I wrote an article recently outlining pipeline companies pursuing pipeline by rail models due to flexibility and relatively low barrier to entry. Since then, I have received several questions regarding what these opportunities mean for the Railroads’ revenues.
BNSF Railway has the most modern, highest speed, and accessible railroad in the Bakken region. Although others come close, such as the Canadian Pacific Railway and CP’s partner lines, BNSF seems to have the greatest advantage. Not only does crude oil need to get out of developing oil regions, but input commodities, such as sand and steel, need to find its way in to drill out the oilfield. For this article, I will focus on outbound crude oil.
BNSF’s vice president of marketing was recently quoted as saying he expects rail to capture at least 25% of the oil produced in the Bakken for the long term. Today, including oil production in Eastern Montana, the Bakken, Three Forks, and other formations produce approximately 500,000 bbl/day of crude oil and projections are it could reach up to 1.2 million barrels per day in the near future. If that is the case, let us assume BNSF hauls approximately 125,000 bbl/day today. With publicly available information, we can calculate how much revenue this means to the railroads.
Each tanker rail car holds between 600 and 700 barrels of oil. For this analysis, let us assume 680 barrels per car. 125,000 barrels per day divided by 680 per car, equates to 184 cars per day being shipped by rail. Because most of the oil wants to go to the gulf coast to take advantage of price differentials, let us assume the destination is Houston, TX and that all of the volume moves in unit trains. The published unit train rate from Williston to Houston is $4005 per car. This equates to $736K revenue per day and $268 Million revenue per year. If production doubles, as some predict it will, revenues could reach $1.4 Million per day and $537 Million per year out of North Dakota/Eastern Montana.
Although Canadian Pacific’s lines are primitive in comparison to BNSF’s, Canadian Pacific and Union Pacific have teamed up to offer somewhat comparable crude transportation options out of North Dakota’s growing oilfields. Canadian Pacific’s feeder line in New Town, ND is well positioned in the center of the Bakken – just north of Lake Sakakawea. However, this line is a very long branch line with limited infrastructure. To alleviate infrastructure constraints, Canadian Pacific runs shorter unit trains, around 80 cars, and hands the trains off to the Union Pacific in Minneapolis for furtherance to the Gulf Coast and other premium crude markets. If CP and UP continue to aggressively develop destination markets and upgrade infrastructure in North Dakota, they may be better positioned to take some of the market share from BNSF.

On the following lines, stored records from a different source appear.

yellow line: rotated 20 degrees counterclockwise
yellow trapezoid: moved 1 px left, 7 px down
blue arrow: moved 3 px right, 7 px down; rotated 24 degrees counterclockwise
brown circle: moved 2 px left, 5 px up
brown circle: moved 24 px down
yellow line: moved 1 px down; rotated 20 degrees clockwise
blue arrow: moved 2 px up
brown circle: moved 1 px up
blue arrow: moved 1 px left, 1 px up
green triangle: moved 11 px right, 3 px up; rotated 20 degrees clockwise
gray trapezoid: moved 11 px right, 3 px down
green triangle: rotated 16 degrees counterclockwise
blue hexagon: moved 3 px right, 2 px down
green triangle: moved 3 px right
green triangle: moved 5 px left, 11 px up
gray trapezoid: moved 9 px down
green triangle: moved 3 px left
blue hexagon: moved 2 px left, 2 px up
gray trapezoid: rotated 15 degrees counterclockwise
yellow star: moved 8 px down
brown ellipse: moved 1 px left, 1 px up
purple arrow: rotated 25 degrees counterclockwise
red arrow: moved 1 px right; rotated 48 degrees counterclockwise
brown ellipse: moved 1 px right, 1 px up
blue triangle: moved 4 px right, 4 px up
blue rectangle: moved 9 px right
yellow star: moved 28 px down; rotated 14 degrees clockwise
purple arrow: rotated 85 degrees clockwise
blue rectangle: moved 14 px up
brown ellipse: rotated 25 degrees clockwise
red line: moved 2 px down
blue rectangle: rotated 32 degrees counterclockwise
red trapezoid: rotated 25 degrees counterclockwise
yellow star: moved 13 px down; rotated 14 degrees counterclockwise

Several assumptions were made for this analysis and this does not include the thousands upon thousands of carloads of inbound commodities needed for oil drilling and completion. I will focus on the inbound stream for my next article.
As the trend for power plants continues to move away from coal and into natural gas, maybe the crude hauling business will act as more of a replacement for the future decline of coal than a pure growth commodity.